When sophomore Preeyanka Rao moved to Chapel Hill from New Jersey, she immediately changed her voter registration.
“My area has implemented policies that I agree with by large majority, and that isn’t necessarily true of Orange County or the state,” she said.
Midterm election season is coming up, and that means out-of-state students will have to decide how they want to vote — which can be a difficult and complicated process.
A U.S. Supreme Court ruling in 1979 during Symm v. United States allows students to use their residential school address when registering to vote even if it isn’t their permanent address. Despite this ruling, out-of-state students might still be unsure of the best voting method for them.

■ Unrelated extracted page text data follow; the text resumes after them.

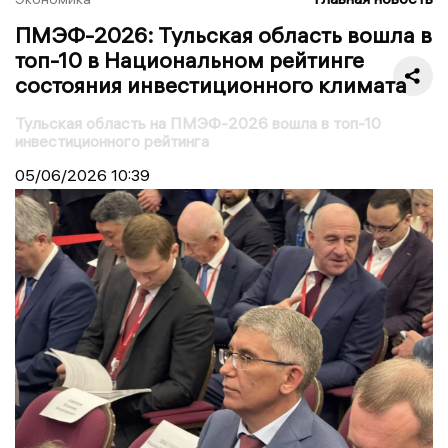
ПМЭФ-2026: Тульская область вошла в
топ-10 в Национальном рейтинге
состояния инвестиционного климата
Тульская область на ПМЭФ-2026 вошла в топ-10
инвестиционного рейтинга
05/06/2026
10:39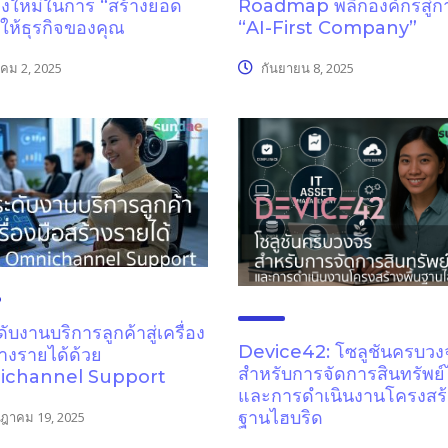
ังใหม่ในการ “สร้างยอด
Roadmap พลิกองค์กรสู่กา
ให้ธุรกิจของคุณ
“AI-First Company”
คม 2, 2025
กันยายน 8, 2025
ับงานบริการลูกค้าสู่เครื่อง
Device42: โซลูชันครบวง
้างรายได้ด้วย
สำหรับการจัดการสินทรัพย์
channel Support
และการดำเนินงานโครงสร้า
ฐานไฮบริด
ฎาคม 19, 2025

Out-of-state students who plan to vote in an election while at UNC face a decision: update their registration to their school’s location or use an absentee ballot from their home state.
Students who transfer their registration to their Chapel Hill address often do so because they feel their vote will have more of an impact in North Carolina than it does in their home state.
Sophomore Owen Stoneking hasn’t yet registered, but he intends to using his Orange County address. Stoneking said that his home state, Illinois, will likely vote Democratic, so he decided he would make more of a difference with his vote in North Carolina.
“Here is a lot closer to a swing state, so my vote will potentially matter more,” he said.
Other students, like sophomore Gabrielle Zuckerman from Florida, feel their vote matters more in their home state than in Orange County and choose to use absentee ballots.